▶ [Exercise prompt]
Give back exactly the lines of the data below, starting with the line that has "41-902 Byto" and going on through the line that has "окуните палочку в крахмал.".

Recorded data:

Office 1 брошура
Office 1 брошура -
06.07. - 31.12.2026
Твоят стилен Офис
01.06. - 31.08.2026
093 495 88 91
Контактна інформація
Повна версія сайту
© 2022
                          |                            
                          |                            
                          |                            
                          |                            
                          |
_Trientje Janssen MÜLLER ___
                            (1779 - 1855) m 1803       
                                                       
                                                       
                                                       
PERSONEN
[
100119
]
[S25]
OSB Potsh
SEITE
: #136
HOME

---

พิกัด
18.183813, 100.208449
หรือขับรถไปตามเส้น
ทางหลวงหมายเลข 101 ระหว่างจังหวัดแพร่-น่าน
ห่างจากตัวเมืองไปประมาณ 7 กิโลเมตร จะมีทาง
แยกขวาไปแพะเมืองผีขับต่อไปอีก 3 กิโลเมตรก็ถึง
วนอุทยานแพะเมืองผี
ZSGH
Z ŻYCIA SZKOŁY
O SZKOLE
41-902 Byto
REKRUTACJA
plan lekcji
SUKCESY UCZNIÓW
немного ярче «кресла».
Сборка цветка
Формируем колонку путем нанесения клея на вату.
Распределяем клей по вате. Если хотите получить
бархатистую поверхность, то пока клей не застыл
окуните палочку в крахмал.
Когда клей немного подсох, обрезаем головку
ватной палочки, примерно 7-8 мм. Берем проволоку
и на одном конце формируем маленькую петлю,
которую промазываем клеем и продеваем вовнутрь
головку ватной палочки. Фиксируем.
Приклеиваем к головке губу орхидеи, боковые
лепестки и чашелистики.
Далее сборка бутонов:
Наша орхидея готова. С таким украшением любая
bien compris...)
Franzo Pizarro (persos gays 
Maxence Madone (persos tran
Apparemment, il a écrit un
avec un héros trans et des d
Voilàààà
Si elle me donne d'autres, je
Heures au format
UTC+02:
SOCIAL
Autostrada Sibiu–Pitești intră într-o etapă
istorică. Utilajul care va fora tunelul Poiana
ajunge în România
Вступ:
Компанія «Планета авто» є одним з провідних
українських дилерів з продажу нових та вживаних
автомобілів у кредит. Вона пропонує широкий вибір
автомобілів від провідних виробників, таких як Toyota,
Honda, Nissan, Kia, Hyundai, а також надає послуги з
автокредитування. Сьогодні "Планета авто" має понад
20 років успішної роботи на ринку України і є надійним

▶ [Answer below]
41-902 Byto
REKRUTACJA
plan lekcji
SUKCESY UCZNIÓW
немного ярче «кресла».
Сборка цветка
Формируем колонку путем нанесения клея на вату.
Распределяем клей по вате. Если хотите получить
бархатистую поверхность, то пока клей не застыл
окуните палочку в крахмал.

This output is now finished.